TASK DETAILS: Output every record word for word, minus the pictures.

RECORD EXCERPTS:
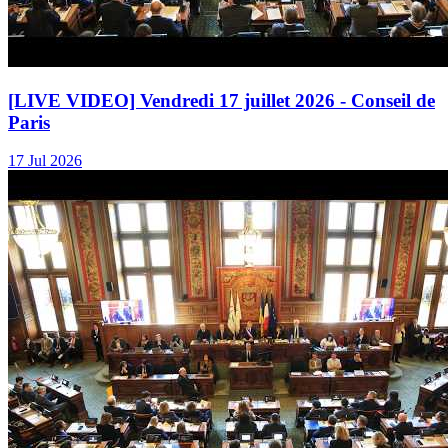
[LIVE VIDEO] Vendredi 17 juillet 2026 - Conseil de
Paris
17 Jul 2026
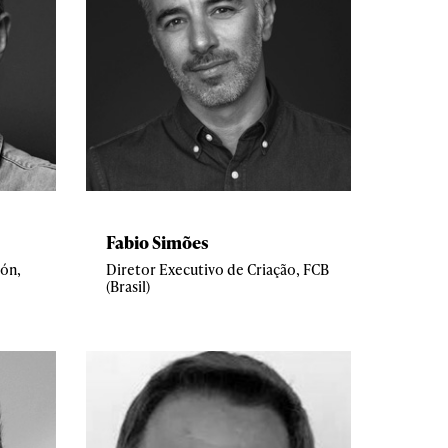
Fabio Simões
ión,
Diretor Executivo de Criação, FCB
(Brasil)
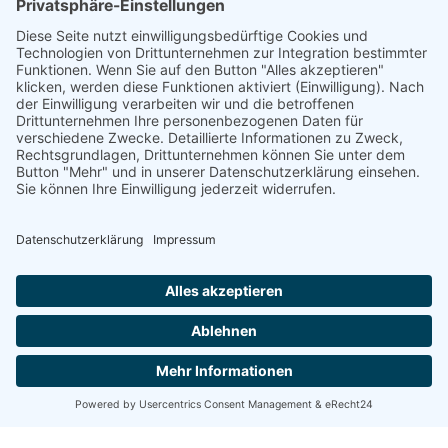
DGWF - Partner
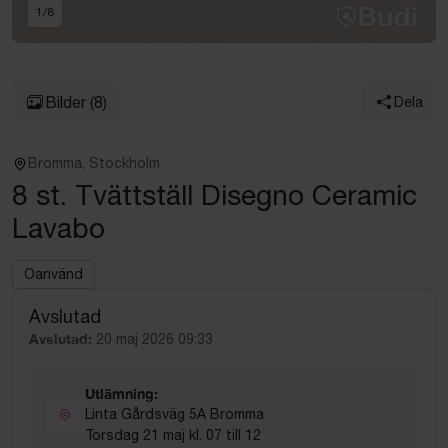
1
/
8
Bilder
(8)
Dela
Bromma, Stockholm
8 st. Tvättställ Disegno Ceramic
Lavabo
Oanvänd
Avslutad
Avslutad:
20 maj 2026 09:33
Utlämning:
Linta Gårdsväg 5A Bromma
Torsdag 21 maj kl. 07 till 12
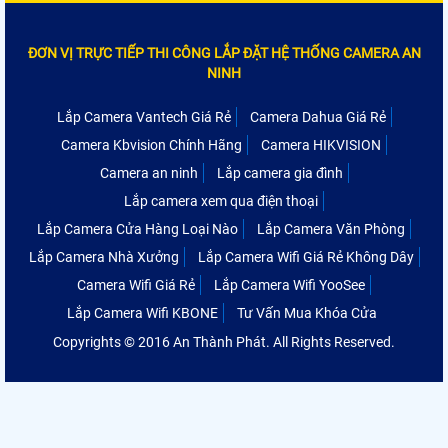
ĐƠN VỊ TRỰC TIẾP THI CÔNG LẮP ĐẶT HỆ THỐNG CAMERA AN
NINH
Lắp Camera Vantech Giá Rẻ
Camera Dahua Giá Rẻ
Camera Kbvision Chính Hãng
Camera HIKVISION
Camera an ninh
Lắp camera gia đình
Lắp camera xem qua điện thoại
Lắp Camera Cửa Hàng Loại Nào
Lắp Camera Văn Phòng
Lắp Camera Nhà Xưởng
Lắp Camera Wifi Giá Rẻ Không Dây
Camera Wifi Giá Rẻ
Lắp Camera Wifi YooSee
Lắp Camera Wifi KBONE
Tư Vấn Mua Khóa Cửa
Copyrights © 2016 An Thành Phát. All Rights Reserved.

RESPONSE:
[LIVE VIDEO] Vendredi 17 juillet 2026 - Conseil de
Paris
17 Jul 2026
Fabio Simões
ión,
Diretor Executivo de Criação, FCB
(Brasil)
DGWF - Partner
1
/
8
Bilder
(8)
Dela
Bromma, Stockholm
8 st. Tvättställ Disegno Ceramic
Lavabo
Oanvänd
Avslutad
Avslutad:
20 maj 2026 09:33
Utlämning:
Linta Gårdsväg 5A Bromma
Torsdag 21 maj kl. 07 till 12
ĐƠN VỊ TRỰC TIẾP THI CÔNG LẮP ĐẶT HỆ THỐNG CAMERA AN
NINH
Lắp Camera Vantech Giá Rẻ
Camera Dahua Giá Rẻ
Camera Kbvision Chính Hãng
Camera HIKVISION
Camera an ninh
Lắp camera gia đình
Lắp camera xem qua điện thoại
Lắp Camera Cửa Hàng Loại Nào
Lắp Camera Văn Phòng
Lắp Camera Nhà Xưởng
Lắp Camera Wifi Giá Rẻ Không Dây
Camera Wifi Giá Rẻ
Lắp Camera Wifi YooSee
Lắp Camera Wifi KBONE
Tư Vấn Mua Khóa Cửa
Copyrights © 2016 An Thành Phát. All Rights Reserved.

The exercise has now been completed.